The impact of current events on the Department of Veterans’ affairs has been considerable. All VBA regional offices are currently closed to the public and staff are attempting to minimize the disruption by conducting appointments, assisting with claims, and providing other in-person services over the phone, via email, or by utilizing video technology. As for VA medical facilities, we are aware that some locations are providing virtual services for veterans seeking automotive mobility solutions (equipment selections, final vehicle inspections, etc.) while other locations are not. VA Central Office has indicated that the utilization of virtual technologies (e.g., VA Video Connect, VA Telehealth and, in one unique instance, FaceTime) is not mandatory—it is up to each facility to decide whether or not it utilizes such options—though this may change with VA’s recent announcement that the agency is expanding virtual services to veterans during this time. NMEDA’s GR Team is working daily with VA Central Office, The Office of Connected Care, and additional divisions within the agency to (1) determine what automotive mobility-related services are being provided virtually and at which locations, and (2) increase the utilization of virtual services for veterans seeking vehicles, AAE, and related benefits and services. We will keep members updated on those efforts and share additional information as it is received.
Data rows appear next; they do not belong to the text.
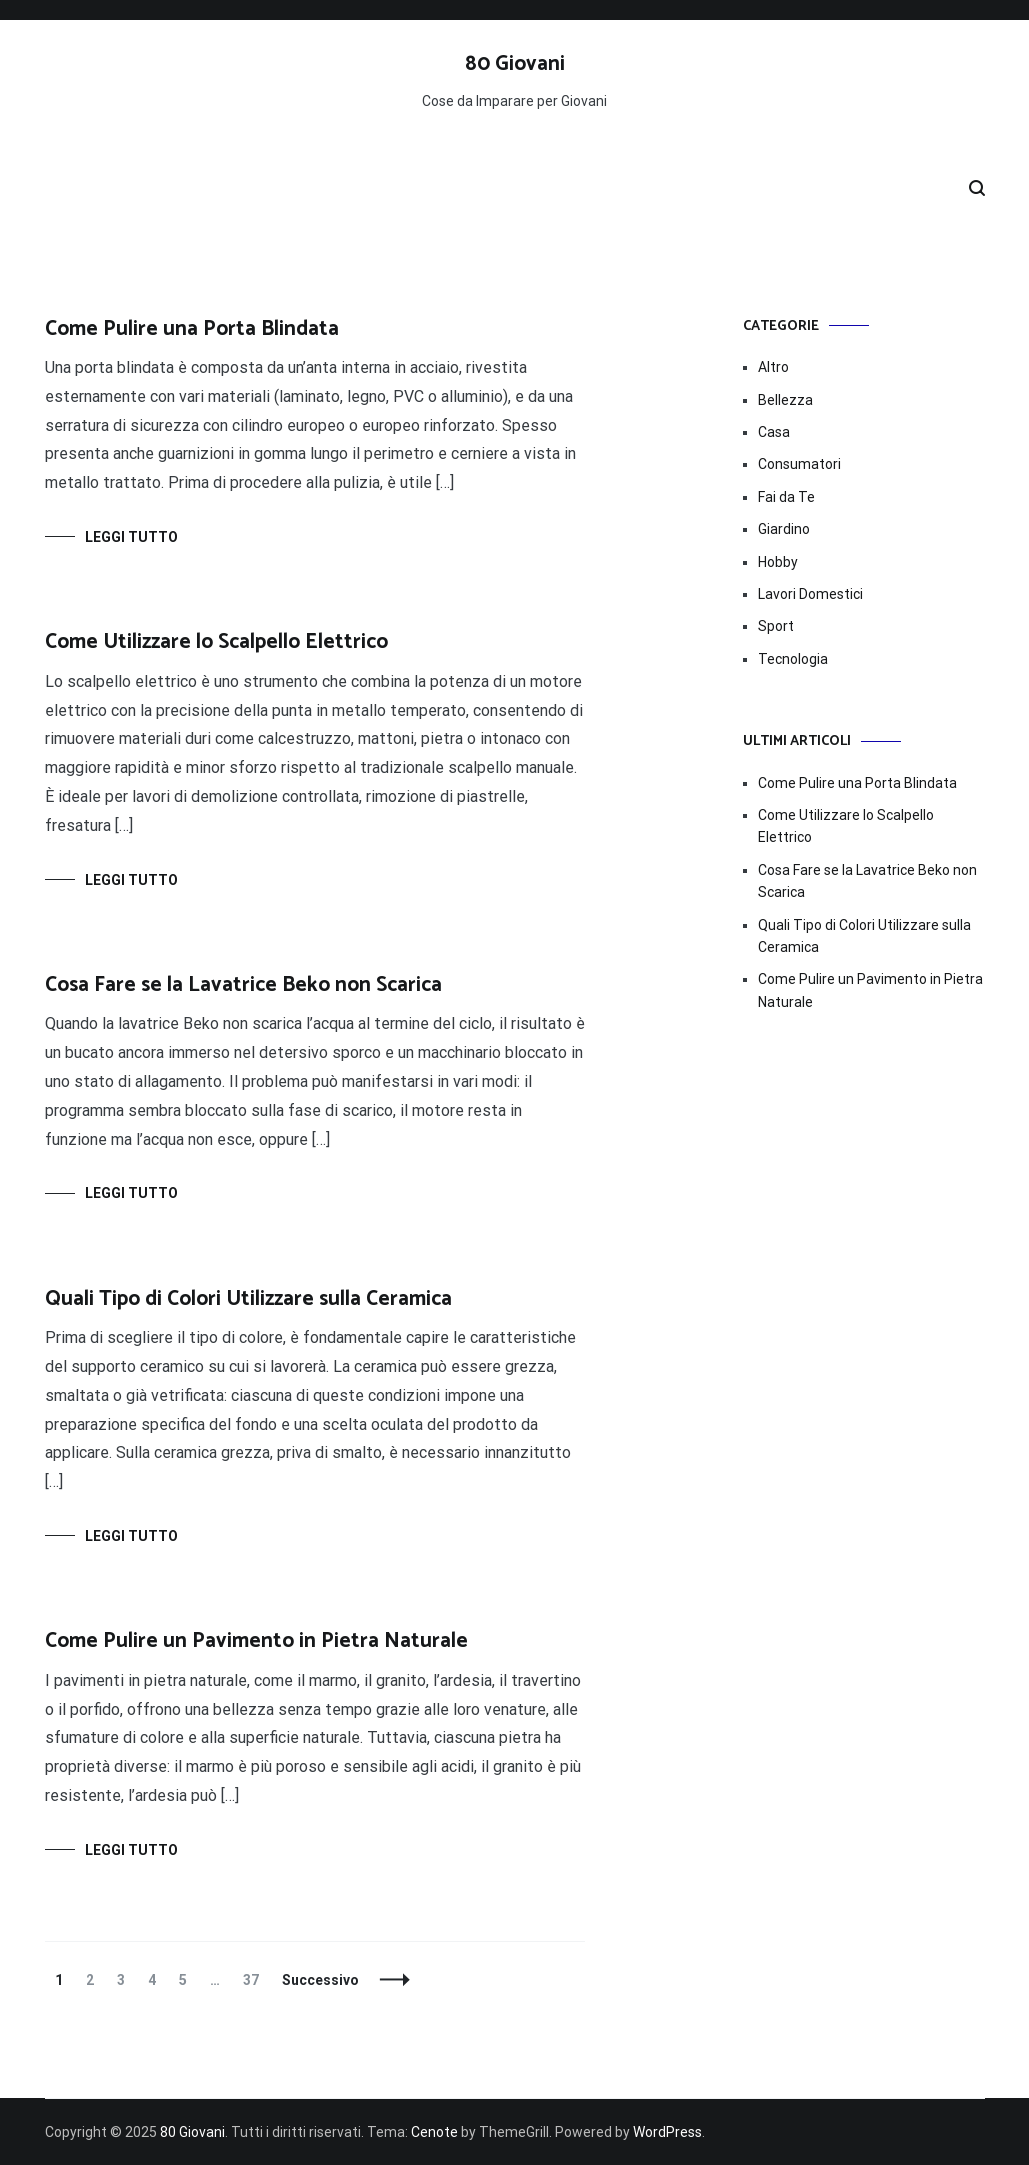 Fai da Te (786, 497)
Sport (776, 626)
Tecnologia (793, 659)
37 (255, 1980)
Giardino (784, 529)
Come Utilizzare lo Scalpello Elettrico (216, 642)
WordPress (667, 2132)
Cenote (434, 2132)
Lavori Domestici (810, 594)
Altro (773, 367)
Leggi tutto (131, 537)
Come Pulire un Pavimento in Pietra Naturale (256, 1641)
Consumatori (799, 464)
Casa (774, 432)
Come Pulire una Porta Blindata (192, 329)
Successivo (320, 1980)
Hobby (778, 562)
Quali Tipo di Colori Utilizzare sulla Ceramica (248, 1299)
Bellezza (785, 400)
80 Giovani (515, 64)
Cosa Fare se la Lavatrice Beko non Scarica (243, 985) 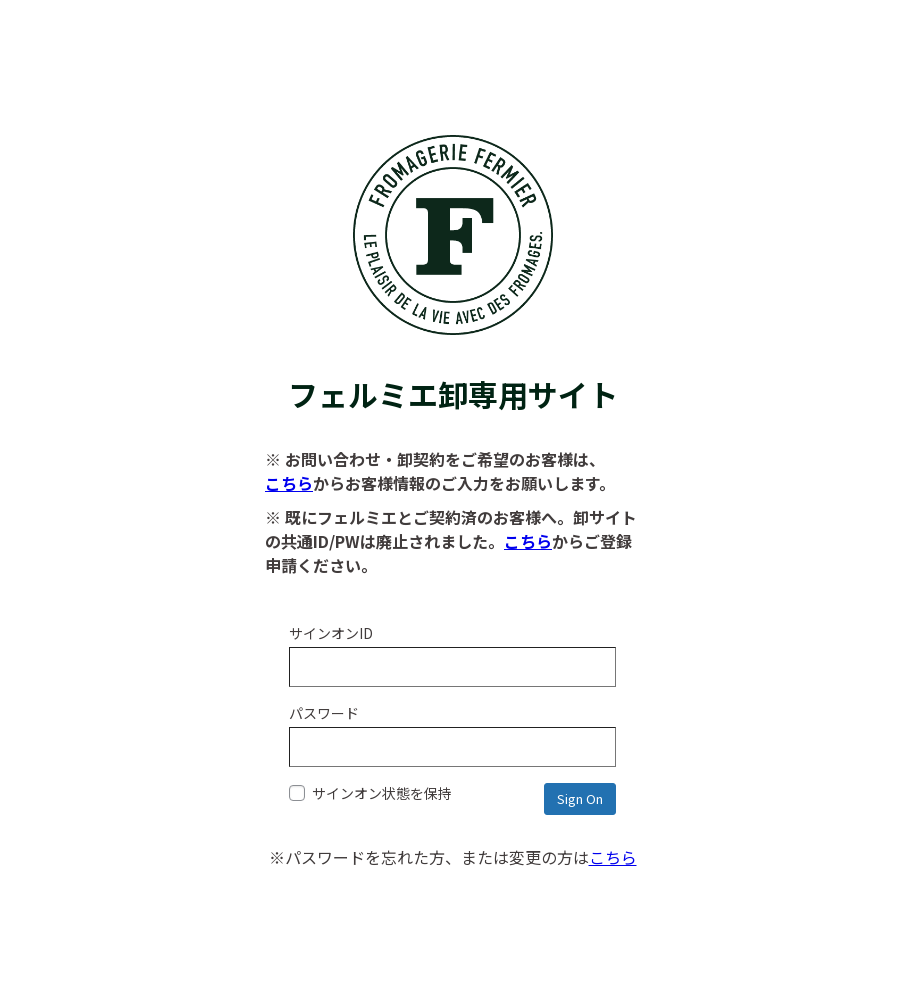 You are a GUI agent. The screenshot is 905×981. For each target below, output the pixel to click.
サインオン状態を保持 (370, 793)
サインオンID (331, 633)
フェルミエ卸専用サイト (453, 373)
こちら (289, 483)
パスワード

Finally, on the state level, many Vocational Rehabilitation (VR) agencies have transitioned employees to remote work as additional states issue “Stay At Home” orders. Automotive mobility-related VR activities are still occurring—including intakes, paperwork processing, vehicle inspections and more—although the extent of services depends on the particular VR. Please see the “State Voc Rehab” document posted on NMEDA’s COVID-19 Resource Page for state-specific information.